Nel Sannio, questa crisi è diventata particolarmente evidente. I Centri di Salute Mentale di Puglianello, Morcone e Benevento, un tempo modelli di eccellenza, hanno visto un crollo delle buone pratiche e delle collaborazioni. Era un’epoca in cui i Piani Terapeutici Riabilitativi Individualizzati (PTRI) erano implementati efficacemente, e i pazienti beneficiavano di attività artistiche e laboratori. Oggi, invece, è necessaria una ricostruzione.
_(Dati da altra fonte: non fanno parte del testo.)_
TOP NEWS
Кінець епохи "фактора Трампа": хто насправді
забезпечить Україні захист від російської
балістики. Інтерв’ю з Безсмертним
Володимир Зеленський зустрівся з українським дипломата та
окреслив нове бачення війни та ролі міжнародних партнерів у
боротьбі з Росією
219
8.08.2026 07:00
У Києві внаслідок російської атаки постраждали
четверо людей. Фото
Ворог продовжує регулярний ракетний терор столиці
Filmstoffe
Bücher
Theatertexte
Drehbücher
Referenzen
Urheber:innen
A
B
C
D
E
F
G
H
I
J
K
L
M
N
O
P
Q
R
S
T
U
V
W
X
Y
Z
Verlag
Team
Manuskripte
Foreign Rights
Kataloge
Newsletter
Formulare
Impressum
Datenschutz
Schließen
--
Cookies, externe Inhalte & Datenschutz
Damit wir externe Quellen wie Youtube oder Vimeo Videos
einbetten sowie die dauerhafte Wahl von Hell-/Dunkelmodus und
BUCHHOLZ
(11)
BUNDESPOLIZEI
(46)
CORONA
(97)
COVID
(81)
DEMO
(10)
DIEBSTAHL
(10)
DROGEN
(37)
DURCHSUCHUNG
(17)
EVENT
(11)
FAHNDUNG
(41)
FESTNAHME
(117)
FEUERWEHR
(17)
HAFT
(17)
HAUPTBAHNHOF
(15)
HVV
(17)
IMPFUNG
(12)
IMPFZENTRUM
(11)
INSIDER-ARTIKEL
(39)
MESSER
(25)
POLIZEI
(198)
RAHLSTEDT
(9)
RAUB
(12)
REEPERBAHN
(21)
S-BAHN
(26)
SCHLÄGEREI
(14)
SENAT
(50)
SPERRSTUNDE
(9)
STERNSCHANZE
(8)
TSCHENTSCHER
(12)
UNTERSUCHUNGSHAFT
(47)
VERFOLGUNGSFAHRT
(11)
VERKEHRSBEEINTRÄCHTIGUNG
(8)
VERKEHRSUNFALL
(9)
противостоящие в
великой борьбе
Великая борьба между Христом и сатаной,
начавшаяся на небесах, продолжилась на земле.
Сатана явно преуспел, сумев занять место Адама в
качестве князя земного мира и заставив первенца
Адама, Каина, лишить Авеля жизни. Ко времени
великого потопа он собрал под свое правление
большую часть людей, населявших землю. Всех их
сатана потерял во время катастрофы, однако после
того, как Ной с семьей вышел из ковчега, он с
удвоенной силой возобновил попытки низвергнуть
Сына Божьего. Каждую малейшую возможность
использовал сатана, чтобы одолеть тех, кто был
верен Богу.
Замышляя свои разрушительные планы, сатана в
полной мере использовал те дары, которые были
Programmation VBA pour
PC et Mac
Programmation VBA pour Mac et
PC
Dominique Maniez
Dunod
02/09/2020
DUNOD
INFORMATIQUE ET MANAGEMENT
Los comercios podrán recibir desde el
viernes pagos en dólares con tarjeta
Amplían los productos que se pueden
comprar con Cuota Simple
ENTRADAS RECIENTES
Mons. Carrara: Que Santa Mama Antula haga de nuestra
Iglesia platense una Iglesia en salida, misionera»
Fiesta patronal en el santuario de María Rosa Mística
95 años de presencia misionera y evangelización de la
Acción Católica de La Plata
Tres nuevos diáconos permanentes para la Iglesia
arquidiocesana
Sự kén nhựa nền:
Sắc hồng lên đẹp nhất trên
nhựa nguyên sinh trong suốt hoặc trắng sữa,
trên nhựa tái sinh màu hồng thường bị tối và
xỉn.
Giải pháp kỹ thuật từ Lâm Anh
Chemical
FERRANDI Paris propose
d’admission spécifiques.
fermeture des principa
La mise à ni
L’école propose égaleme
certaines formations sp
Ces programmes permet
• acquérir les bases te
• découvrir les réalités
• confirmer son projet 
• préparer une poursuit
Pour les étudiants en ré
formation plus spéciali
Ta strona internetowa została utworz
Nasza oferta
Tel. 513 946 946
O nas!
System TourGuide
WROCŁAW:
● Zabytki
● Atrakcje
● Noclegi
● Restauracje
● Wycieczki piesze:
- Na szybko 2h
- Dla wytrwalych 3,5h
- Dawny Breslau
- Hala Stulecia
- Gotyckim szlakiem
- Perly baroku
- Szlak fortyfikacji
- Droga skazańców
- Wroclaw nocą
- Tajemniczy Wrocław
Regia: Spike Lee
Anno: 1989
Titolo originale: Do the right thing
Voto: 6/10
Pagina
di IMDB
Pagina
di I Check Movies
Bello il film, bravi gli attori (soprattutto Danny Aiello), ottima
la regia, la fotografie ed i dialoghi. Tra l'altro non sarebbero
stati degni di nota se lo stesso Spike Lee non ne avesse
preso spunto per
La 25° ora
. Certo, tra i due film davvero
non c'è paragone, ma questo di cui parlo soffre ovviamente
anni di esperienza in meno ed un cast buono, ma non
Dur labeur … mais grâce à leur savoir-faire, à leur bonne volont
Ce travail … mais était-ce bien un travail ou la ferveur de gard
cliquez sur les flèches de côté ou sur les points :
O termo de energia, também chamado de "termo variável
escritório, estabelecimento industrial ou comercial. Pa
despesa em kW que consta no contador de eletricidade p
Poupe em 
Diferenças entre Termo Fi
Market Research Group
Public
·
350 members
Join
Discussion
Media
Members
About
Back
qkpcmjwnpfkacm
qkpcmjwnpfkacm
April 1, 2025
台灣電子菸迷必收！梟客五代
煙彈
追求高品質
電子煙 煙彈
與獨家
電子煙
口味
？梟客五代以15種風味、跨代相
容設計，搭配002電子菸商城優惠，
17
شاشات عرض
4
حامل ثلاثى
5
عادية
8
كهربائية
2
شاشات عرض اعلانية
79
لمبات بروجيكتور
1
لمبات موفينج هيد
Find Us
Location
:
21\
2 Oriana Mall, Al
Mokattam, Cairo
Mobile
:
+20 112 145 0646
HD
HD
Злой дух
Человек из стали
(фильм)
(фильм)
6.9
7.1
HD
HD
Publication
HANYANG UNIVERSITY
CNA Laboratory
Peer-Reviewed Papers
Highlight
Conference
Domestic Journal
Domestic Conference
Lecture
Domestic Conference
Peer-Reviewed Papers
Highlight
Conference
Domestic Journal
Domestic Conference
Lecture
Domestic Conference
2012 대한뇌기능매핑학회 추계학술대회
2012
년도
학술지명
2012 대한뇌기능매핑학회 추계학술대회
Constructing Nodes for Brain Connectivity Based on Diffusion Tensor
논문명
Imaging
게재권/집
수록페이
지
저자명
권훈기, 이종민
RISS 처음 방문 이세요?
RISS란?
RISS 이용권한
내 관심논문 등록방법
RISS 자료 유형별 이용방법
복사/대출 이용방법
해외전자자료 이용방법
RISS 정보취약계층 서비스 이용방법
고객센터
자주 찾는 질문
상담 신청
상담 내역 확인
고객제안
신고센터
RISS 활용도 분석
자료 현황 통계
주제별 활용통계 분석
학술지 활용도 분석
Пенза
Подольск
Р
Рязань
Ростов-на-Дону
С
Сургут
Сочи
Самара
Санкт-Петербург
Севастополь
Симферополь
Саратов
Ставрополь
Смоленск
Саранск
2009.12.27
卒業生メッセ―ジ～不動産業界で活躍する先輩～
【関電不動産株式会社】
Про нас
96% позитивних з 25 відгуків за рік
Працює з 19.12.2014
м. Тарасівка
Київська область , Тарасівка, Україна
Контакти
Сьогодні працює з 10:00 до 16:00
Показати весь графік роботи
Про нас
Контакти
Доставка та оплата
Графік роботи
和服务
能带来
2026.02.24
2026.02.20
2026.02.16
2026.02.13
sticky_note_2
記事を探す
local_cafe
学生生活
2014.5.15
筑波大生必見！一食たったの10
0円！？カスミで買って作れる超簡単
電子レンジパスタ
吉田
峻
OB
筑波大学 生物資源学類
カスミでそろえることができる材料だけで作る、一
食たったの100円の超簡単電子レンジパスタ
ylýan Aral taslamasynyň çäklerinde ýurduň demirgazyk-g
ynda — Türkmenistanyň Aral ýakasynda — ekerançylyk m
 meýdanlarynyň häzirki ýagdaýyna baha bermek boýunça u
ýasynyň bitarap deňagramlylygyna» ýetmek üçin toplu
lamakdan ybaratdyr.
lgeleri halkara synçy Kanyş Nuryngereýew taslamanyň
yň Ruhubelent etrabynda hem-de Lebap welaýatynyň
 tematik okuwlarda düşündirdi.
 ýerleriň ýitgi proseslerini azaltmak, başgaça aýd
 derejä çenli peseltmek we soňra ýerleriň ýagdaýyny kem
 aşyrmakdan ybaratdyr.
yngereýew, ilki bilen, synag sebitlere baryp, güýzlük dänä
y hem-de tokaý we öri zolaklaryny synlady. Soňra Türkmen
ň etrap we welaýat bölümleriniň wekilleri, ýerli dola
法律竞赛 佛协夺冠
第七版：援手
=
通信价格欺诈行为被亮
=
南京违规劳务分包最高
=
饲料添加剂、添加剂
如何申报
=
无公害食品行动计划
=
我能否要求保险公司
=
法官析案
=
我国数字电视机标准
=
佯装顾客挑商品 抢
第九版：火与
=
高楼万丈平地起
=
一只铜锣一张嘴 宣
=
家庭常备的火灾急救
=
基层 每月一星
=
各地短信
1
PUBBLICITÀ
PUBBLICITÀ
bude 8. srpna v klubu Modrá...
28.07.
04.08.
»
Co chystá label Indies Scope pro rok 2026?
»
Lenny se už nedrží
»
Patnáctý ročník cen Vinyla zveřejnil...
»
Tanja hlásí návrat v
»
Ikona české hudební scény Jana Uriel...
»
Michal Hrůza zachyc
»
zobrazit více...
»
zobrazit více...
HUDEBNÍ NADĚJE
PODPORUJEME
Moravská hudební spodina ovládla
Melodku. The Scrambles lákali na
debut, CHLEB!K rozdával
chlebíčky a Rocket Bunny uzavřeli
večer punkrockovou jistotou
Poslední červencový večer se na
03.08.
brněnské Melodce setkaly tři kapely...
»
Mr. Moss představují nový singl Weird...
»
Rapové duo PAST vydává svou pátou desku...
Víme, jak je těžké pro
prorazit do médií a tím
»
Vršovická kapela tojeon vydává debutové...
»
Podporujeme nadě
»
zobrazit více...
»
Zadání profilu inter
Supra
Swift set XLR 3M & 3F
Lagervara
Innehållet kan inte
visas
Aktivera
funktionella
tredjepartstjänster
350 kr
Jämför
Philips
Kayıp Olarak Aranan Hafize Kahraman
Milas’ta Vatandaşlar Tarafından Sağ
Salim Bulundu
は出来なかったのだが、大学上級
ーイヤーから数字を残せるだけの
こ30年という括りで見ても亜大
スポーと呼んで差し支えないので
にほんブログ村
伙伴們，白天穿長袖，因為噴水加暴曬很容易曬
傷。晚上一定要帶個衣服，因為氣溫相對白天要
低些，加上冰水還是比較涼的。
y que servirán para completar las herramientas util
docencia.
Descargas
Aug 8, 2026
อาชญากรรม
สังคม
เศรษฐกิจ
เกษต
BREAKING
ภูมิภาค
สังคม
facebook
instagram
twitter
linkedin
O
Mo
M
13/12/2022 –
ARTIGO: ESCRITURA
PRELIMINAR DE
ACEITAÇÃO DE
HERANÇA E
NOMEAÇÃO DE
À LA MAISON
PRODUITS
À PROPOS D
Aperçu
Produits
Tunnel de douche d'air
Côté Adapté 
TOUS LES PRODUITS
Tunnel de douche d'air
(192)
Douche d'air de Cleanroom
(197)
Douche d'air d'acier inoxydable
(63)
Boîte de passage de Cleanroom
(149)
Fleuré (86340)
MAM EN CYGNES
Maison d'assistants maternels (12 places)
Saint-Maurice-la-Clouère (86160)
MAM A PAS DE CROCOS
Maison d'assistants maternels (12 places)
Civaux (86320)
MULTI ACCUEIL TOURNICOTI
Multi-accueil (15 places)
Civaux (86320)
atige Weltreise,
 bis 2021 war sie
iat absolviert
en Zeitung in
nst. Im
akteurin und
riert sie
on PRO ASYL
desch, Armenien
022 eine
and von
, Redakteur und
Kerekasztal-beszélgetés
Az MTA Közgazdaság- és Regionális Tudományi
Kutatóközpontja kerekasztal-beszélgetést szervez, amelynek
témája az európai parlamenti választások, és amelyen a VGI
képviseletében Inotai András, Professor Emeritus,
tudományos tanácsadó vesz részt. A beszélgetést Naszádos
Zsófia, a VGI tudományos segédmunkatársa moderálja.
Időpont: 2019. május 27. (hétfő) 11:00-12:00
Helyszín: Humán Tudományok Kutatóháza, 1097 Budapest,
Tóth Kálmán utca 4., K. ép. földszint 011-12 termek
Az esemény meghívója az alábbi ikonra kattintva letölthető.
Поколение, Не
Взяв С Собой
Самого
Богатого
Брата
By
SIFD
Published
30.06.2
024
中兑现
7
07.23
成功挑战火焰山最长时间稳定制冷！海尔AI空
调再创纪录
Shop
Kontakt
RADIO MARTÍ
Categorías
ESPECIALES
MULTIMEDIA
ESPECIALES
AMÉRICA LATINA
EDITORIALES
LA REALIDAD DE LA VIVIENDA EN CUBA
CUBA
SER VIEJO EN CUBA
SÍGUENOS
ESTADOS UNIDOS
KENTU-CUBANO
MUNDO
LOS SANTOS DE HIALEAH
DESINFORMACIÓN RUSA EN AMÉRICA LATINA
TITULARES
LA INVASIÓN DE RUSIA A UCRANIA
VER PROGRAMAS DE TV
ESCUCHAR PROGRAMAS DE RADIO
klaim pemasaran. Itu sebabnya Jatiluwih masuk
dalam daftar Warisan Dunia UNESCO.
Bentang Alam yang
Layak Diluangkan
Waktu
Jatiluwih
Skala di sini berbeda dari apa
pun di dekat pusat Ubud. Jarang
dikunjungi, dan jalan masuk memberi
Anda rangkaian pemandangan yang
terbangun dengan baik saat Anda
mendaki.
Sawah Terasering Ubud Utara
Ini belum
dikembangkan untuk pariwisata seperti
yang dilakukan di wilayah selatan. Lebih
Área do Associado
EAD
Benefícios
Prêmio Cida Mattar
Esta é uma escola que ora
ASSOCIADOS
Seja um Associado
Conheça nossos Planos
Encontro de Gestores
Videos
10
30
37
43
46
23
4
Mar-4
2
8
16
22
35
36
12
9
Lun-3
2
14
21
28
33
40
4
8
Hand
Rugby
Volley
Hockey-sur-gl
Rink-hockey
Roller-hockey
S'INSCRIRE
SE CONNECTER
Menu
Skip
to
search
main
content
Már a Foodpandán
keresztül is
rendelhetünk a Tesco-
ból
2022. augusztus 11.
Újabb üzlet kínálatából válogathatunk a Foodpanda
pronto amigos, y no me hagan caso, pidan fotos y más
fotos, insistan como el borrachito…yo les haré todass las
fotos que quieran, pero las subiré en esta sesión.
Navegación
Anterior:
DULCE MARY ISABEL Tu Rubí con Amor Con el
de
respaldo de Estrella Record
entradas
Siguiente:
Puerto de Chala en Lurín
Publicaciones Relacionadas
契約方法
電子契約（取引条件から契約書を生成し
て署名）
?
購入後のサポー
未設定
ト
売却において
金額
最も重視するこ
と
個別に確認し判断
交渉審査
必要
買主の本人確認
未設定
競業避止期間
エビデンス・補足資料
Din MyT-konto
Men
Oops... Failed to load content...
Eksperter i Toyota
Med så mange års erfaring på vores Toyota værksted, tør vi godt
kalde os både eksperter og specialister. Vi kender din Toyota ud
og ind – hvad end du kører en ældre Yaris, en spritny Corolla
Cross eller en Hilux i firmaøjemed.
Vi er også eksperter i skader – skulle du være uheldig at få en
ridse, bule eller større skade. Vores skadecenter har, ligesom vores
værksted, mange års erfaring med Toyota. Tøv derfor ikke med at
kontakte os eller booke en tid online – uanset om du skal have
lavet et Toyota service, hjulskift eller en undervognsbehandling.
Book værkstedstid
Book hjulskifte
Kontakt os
La Giornata Mondiale della Salute Mentale nel Sannio si è trasformata in una settimana di iniziative, dimostrando un impegno concreto per ricostruire insieme a pazienti e famiglie, utilizzando l’arte e il gioco come strumenti di ripartenza. Eventi come “La giornata dedicata al benessere fisico”, laboratori di musico terapia e attività artistiche hanno rappresentato un segnale di cambiamento, supportato dalla nuova dirigenza dell’ASL.

Queste iniziative devono ora tradursi in un potenziamento reale dei servizi, una migliore organizzazione del Servizio Psichiatrico di Diagnosi e Cura (SPDC) e l’istituzione di una REMS per i malati detenuti. Siamo fiduciosi che questo cammino di rinascita continui, segnando un nuovo inizio per la salute mentale nel nostro territorio.